We're still on the "second and fourth" combo, which puts us into manageable territory, with no side effects that we're aware of (an immense blessing). We've had some very fine stretches, including something close to a month in April when we had no visible seizures at all. The day the seizures came back, though, we had SEVEN of them. More often, the daily record on our calendar looks like this: 0, 0, 1, 2, 1, 0, 0, 1, 0... This summer we've noticed a tendency to have more seizures during travel. The lake-vacation calendar went: 3, 2, 2, 4.

We never know when a seizure is coming on, so climbing-play (which Joy loves) and park playground equipment and swimming lessons are all somewhat scary things. Fortunately, however (touch wood, quick prayer, avert! avert!), we've never needed an emergency room trip, either for the seizures or a resulting fall.

Right now, it's just part of our daily adventure with Joy and all of who she is.

5 comments:

Niksmom said...

definitely touching wood and said a prayer for no ER visits! we almost had a few of those when nik was still in school and fell head first into a concrete wall. school staff couldn't exactly tell if it was a seizure (his are absence/petit mal) so they didn't tell us about them until the end of the day. (one of many reasons we pulled him out of school last year!)

we also went through a nightmarish 18 or so months when his combo of meds was causing such horrible side effects; no one (including his now-former neurologist) realized it was the meds so they kept throwing more meds at the problem to releive symptoms---only to make it worse. we're back down to one med being increased and the second being weaned...and seeing such fantastic diffrences in nik's alertness, coordination, social interaction, etc. he's still autistic but he's functioning much better on a day to day basis! And the mysterious pain he used to have (from the meds!) is GONE.

mama edge said...

We got lucky with our third medication, and though my son has small spikes several times a day, no (wood/avert) big blue-lippers, as I call them. Has your neurologist talked with you at all about Vagus Nerve Stimulation down the road? My son's almost old enough, and it may be an option if his current med (more wood) stops working.

Trish said...

Thanks for the information about seizures. I'm sorry to hear that they have come back and are still happening.
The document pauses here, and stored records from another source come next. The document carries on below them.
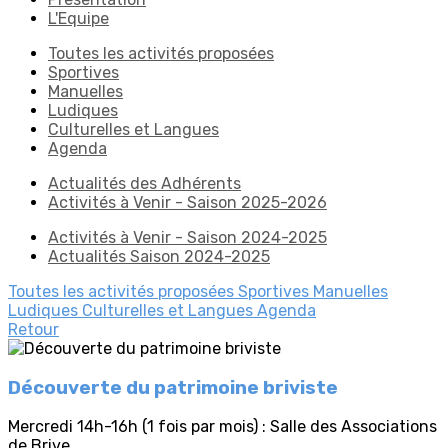
L'Equipe
Toutes les activités proposées
Sportives
Manuelles
Ludiques
Culturelles et Langues
Agenda
Actualités des Adhérents
Activités à Venir - Saison 2025-2026
Activités à Venir - Saison 2024-2025
Actualités Saison 2024-2025
Toutes les activités proposées
Sportives
Manuelles
Ludiques
Culturelles et Langues
Agenda
Retour
Découverte du patrimoine briviste
Mercredi 14h-16h (1 fois par mois) : Salle des Associations
de Brive.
It must be a very scary experience.

Anonymous said...

thanks for sharing about joy's seizures. i can certainly relate to the roller coaster aspect of it. we're also in the middle of trying to figure out the best meds for rhema. just started a new one this weekend, and it's making her pretty sluggish. but honestly, sometimes i don't know if her behavior is the result of a seizure or the med!

JoyMama said...

niksmom - it is SO hard to know what is meds and what is symptom... sounds like Nik is on a much better track recently though.
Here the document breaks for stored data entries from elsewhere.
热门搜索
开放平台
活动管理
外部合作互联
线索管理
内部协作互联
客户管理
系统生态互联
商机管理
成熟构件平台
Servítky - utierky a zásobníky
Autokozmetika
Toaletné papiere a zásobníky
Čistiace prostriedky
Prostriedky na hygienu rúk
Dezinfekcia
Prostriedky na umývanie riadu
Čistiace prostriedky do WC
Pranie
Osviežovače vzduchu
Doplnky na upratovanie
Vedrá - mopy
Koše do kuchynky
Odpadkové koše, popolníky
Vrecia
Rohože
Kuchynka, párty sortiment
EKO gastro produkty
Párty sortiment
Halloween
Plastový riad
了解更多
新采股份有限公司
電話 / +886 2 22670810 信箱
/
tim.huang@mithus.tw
Mama Mara - "big blue lippers" - good term - glad your guy's not having those now! As for VNS, I've heard of it, but it hasn't come up officially, maybe because it would be years away. I'll have to re-file it for future reference, though.

Trish - the first couple of times we see something new are mighty scary. It's amazing what you can get used to though.

rhemashope - I've been thinking about you & Rhema, and hoping that as the days go by, this latest med is more helpful and less disruptive for her!